Just got back from the Phils...was out in Tagbilaran City (the capital of the island of Bohol in the Visayas), and decided to check out a local market since I had a feeling I'd find some local blades...
A few days later, after asking around, someone told me to check out a forge in Loay, a small town near Tagbilaran. On our way back from the Chocolate Hills, we stopped at the forges (there were two right next to each other):
The forges were very basic and traditional. It was amazing watching the pandayan make tough working blades from scratch. I picked up a sansibar and a 10" knife for 700 Piso (the panday wanted 500 for the sansibar and 300 for the knife, but he agreed to sell me both for 700).
Funnily enough, the bolo I'd bought at the market and all the other blades for sale there were made at the same forges. It was quite cool to buy blades right from where they were made.
The driver of the van we were in knew exactly where the forges were when I told him I wanted to go there. I was looking at a bolo, and he picked up a sansibar and said, "that's for working in the fields. This is for taking out bad guys!" That pretty much sold me on the sansibar.
My trip to the Phils will truly be unforgettable--can't wait to go back out there later this year!
I wish I could have hung out there for longer too, but we were on a tight schedule. The other people in our group weren't all that interested unfortunately.

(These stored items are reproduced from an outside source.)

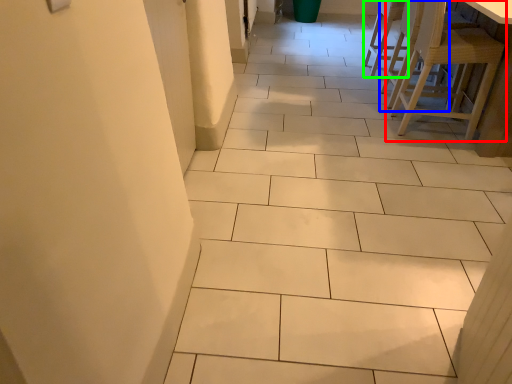 Question: Considering the real-world distances, which object is closest to chair (highlighted by a red box)? chair (highlighted by a blue box) or chair (highlighted by a green box).

Choices:
 (A) chair
 (B) chair

Answer: (A) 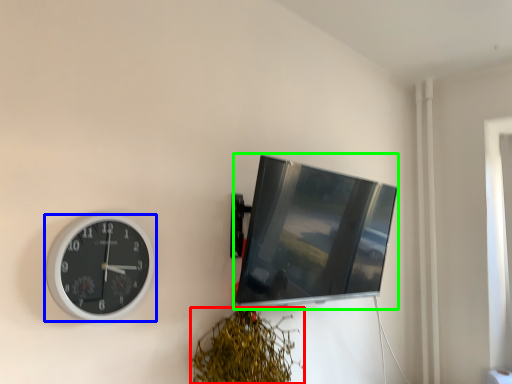 Question: Estimate the real-world distances between objects in this image. Which object is farther from vegetation (highlighted by a red box), wall clock (highlighted by a blue box) or computer monitor (highlighted by a green box)?

Choices:
 (A) wall clock
 (B) computer monitor

Answer: (A) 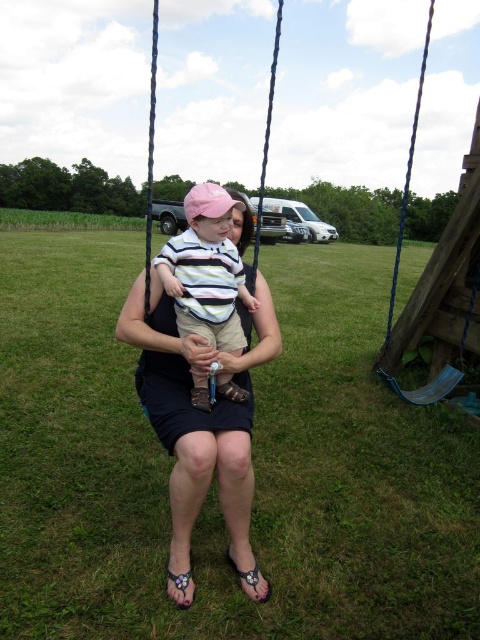 Which of these two, striped cotton shirt at center or wooden swing at center, stands shorter?

Standing shorter between the two is striped cotton shirt at center.

Between point (190, 250) and point (149, 141), which one is positioned in front?

Point (190, 250)

Locate an element on the screen. striped cotton shirt at center is located at coordinates (206, 269).

Locate an element on the screen. striped cotton shirt at center is located at coordinates (206, 269).

Can you confirm if black leather sandal at lower center is thinner than black fabric sandal at lower center?

No.

Which of these two, black leather sandal at lower center or black fabric sandal at lower center, stands taller?

Standing taller between the two is black fabric sandal at lower center.

Is point (236, 572) positioned in front of point (177, 586)?

No, (236, 572) is behind (177, 586).

Find the location of a particular element. The width and height of the screenshot is (480, 640). black leather sandal at lower center is located at coordinates (244, 572).

Looking at this image, is wooden swing at center below black fabric sandal at lower center?

Incorrect, wooden swing at center is not positioned below black fabric sandal at lower center.

Looking at this image, is wooden swing at center smaller than black fabric sandal at lower center?

No.

Find the location of a particular element. This screenshot has width=480, height=640. wooden swing at center is located at coordinates (266, 140). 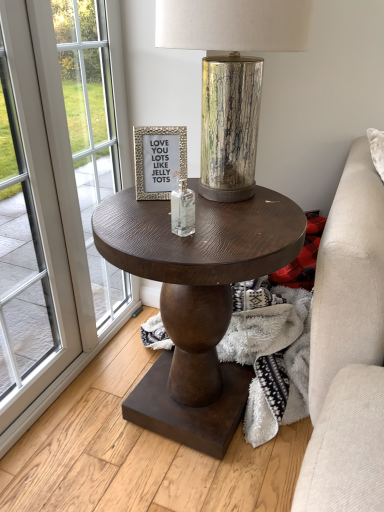 Question: Looking at the image, does dark wood round table at center seem bigger or smaller compared to silver textured frame at center?

Choices:
 (A) small
 (B) big

Answer: (B)

Question: Considering the positions of point (162, 209) and point (145, 172), is point (162, 209) closer or farther from the camera than point (145, 172)?

Choices:
 (A) farther
 (B) closer

Answer: (B)

Question: Which of these objects is positioned farthest from the white glass screen door at left?

Choices:
 (A) dark wood round table at center
 (B) silver textured frame at center
 (C) gold textured lamp at center
 (D) clear glass bottle at center
 (E) white glass window at left

Answer: (D)

Question: Which is nearer to the gold textured lamp at center?

Choices:
 (A) white glass window at left
 (B) clear glass bottle at center
 (C) white glass screen door at left
 (D) silver textured frame at center
 (E) dark wood round table at center

Answer: (D)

As far as keeping your knives safe--lock your suitcase up, bury the knives deep down among everything else and hope for the best. I had 10 blades (including an Emerson Combat Karambit) and none of them went missing, although the Customs guy at Manila tried to get a bribe out of me. He said I needed 'certificates' for my balisong and that I could buy them at the airport. I said OK, and then he said he needed to register my case and open my suitcase. I went, "awww man," and then he asked if I was traveling alone. I pointed to my friend who had just come through the metal detector, and he said he wasn't going to register it, but...and looked to the right, away from the X-Ray machines. He obviously wanted me to give him some cash. My response: "But what?" He finally let me go.

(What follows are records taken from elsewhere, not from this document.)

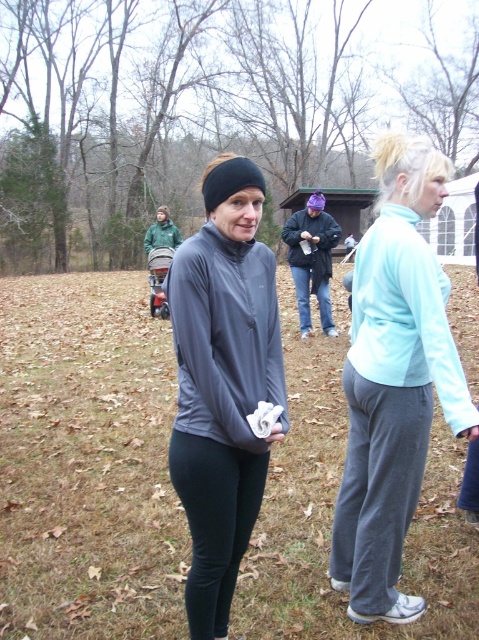 Based on the scene description, which object is shorter in height between the gray sweatpants at lower right and the dark gray fleece sweatshirt at center?

The gray sweatpants at lower right has a lesser height compared to the dark gray fleece sweatshirt at center, so the gray sweatpants at lower right is shorter in height.

You are standing at the center of the image and want to place a small decoration exactly at the position of the gray sweatpants at lower right. According to the coordinates provided, where should you place it?

The gray sweatpants at lower right is located at point (377, 486), so you should place the decoration at those coordinates.

In the scene shown: You are a fashion designer observing the two women in the scene. You need to determine which clothing item has a greater width between the matte gray sweatshirt at center and the black matte leggings at center. Which one is wider?

The matte gray sweatshirt at center is wider than the black matte leggings at center according to the description. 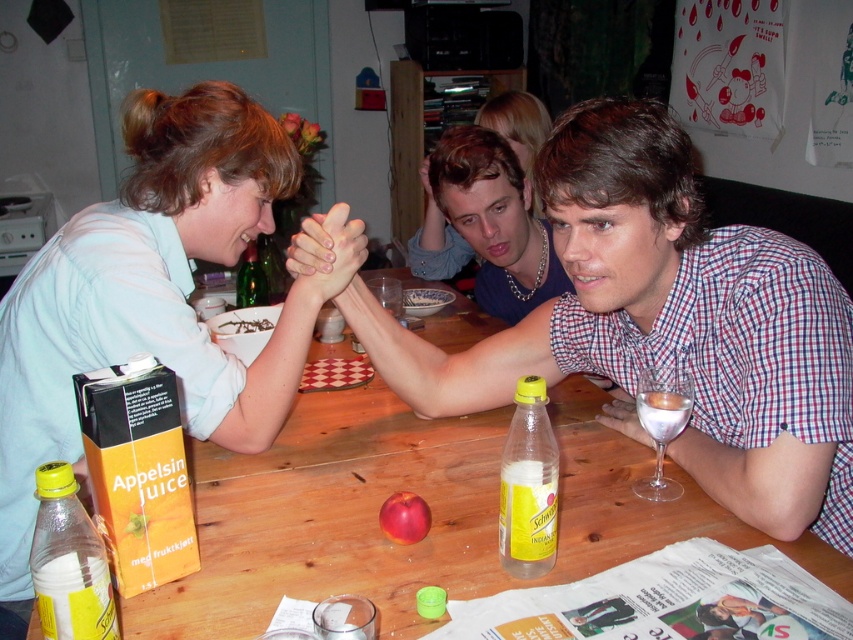 You are a delivery person who needs to place a small package between the yellow matte bottle at lower left and the yellow plastic bottle at center. Can you fit it if the package is 15 inches long?

The yellow matte bottle at lower left is 14.56 inches from the yellow plastic bottle at center, so the package cannot fit as it is slightly longer than the available space between them. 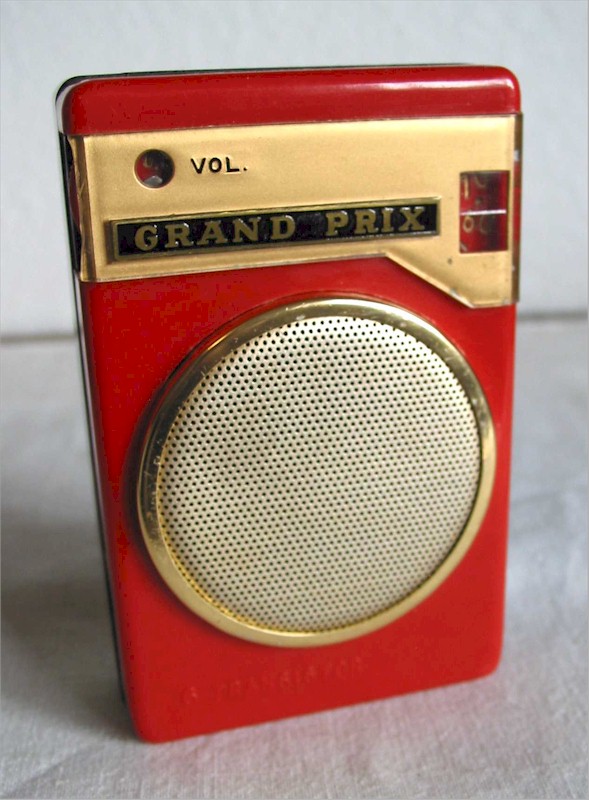 The width and height of the screenshot is (589, 800). Identify the location of control buttons. (155, 172), (486, 193), (487, 222). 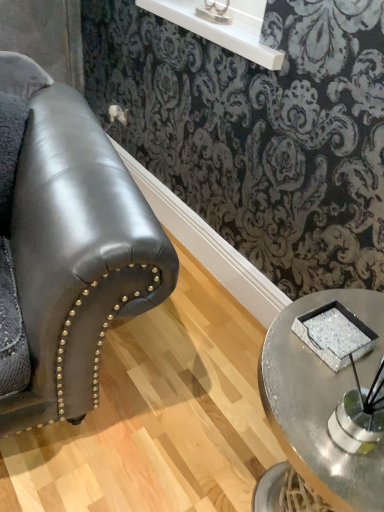 Image resolution: width=384 pixels, height=512 pixels. I want to click on free location to the left of metallic silver tray at lower right, so click(x=287, y=406). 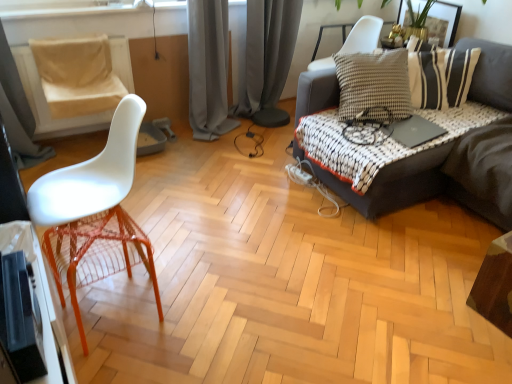 Question: Is black matte laptop at upper right far from beige fabric swivel chair at left?

Choices:
 (A) yes
 (B) no

Answer: (A)

Question: Does black matte laptop at upper right have a smaller size compared to beige fabric swivel chair at left?

Choices:
 (A) yes
 (B) no

Answer: (A)

Question: Does black matte laptop at upper right have a lesser width compared to beige fabric swivel chair at left?

Choices:
 (A) yes
 (B) no

Answer: (B)

Question: From a real-world perspective, is black matte laptop at upper right over beige fabric swivel chair at left?

Choices:
 (A) no
 (B) yes

Answer: (B)

Question: From the image's perspective, would you say black matte laptop at upper right is shown under beige fabric swivel chair at left?

Choices:
 (A) yes
 (B) no

Answer: (A)

Question: Looking at their shapes, would you say gold metallic picture frame at upper right is wider or thinner than dark gray fabric couch at right?

Choices:
 (A) thin
 (B) wide

Answer: (A)

Question: From their relative heights in the image, would you say gold metallic picture frame at upper right is taller or shorter than dark gray fabric couch at right?

Choices:
 (A) tall
 (B) short

Answer: (B)

Question: From the image's perspective, is gold metallic picture frame at upper right located above or below dark gray fabric couch at right?

Choices:
 (A) below
 (B) above

Answer: (B)

Question: Would you say gold metallic picture frame at upper right is to the left or to the right of dark gray fabric couch at right in the picture?

Choices:
 (A) right
 (B) left

Answer: (A)

Question: Do you think gray velvet curtain at center, the 2th curtain from the left, is within dark gray fabric couch at right, or outside of it?

Choices:
 (A) outside
 (B) inside

Answer: (A)

Question: Considering the relative positions of gray velvet curtain at center, the 2th curtain from the left, and dark gray fabric couch at right in the image provided, is gray velvet curtain at center, the 2th curtain from the left, to the left or to the right of dark gray fabric couch at right?

Choices:
 (A) left
 (B) right

Answer: (A)

Question: From a real-world perspective, is gray velvet curtain at center, the 2th curtain from the left, positioned above or below dark gray fabric couch at right?

Choices:
 (A) above
 (B) below

Answer: (A)

Question: From their relative heights in the image, would you say gray velvet curtain at center, the first curtain from the right, is taller or shorter than dark gray fabric couch at right?

Choices:
 (A) short
 (B) tall

Answer: (B)

Question: Considering the positions of point (128, 87) and point (412, 195), is point (128, 87) closer or farther from the camera than point (412, 195)?

Choices:
 (A) closer
 (B) farther

Answer: (B)

Question: Visually, is beige fabric swivel chair at left positioned to the left or to the right of dark gray fabric couch at right?

Choices:
 (A) right
 (B) left

Answer: (B)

Many years ago, and long before I learned how to care for blades, I got a nice souvenir kris sword that I brought back. Left it in the sheath for safe keeping, and a long time later when I brought it out, it was covered in rust!
I collect knives and have a few hundred--every month or so, I get them all out, wipe them clean, and apply a fresh coat of mineral oil to them. Works well to keep the rust off them, especially with Filipino and Indonesian spring steel blades!
Nice pics. You're lucky youre only an hour away. I'd be in P.I. way more often if I lived that close. Maybe its a good thing, I'd be broke buying all their blades.
My stuff went thru the xray machine and the officer asked why I had so many sticks and bolos in my bag. I just showed him a police patch from their academy and told him i was there for training earlier and gave him a few extra I had. No problem after that.
Glad you liked the pics--I only took two of em myself (the two of the blades for sale in the market). Going broke buying blades is a genuine worry, but I think I'll pick up some for resale on my next trip. I meant to do that on this trip, and I should have, but I wanted to check out the quality of the steel first. They're actually great working blades and they look like they'll last a lifetime.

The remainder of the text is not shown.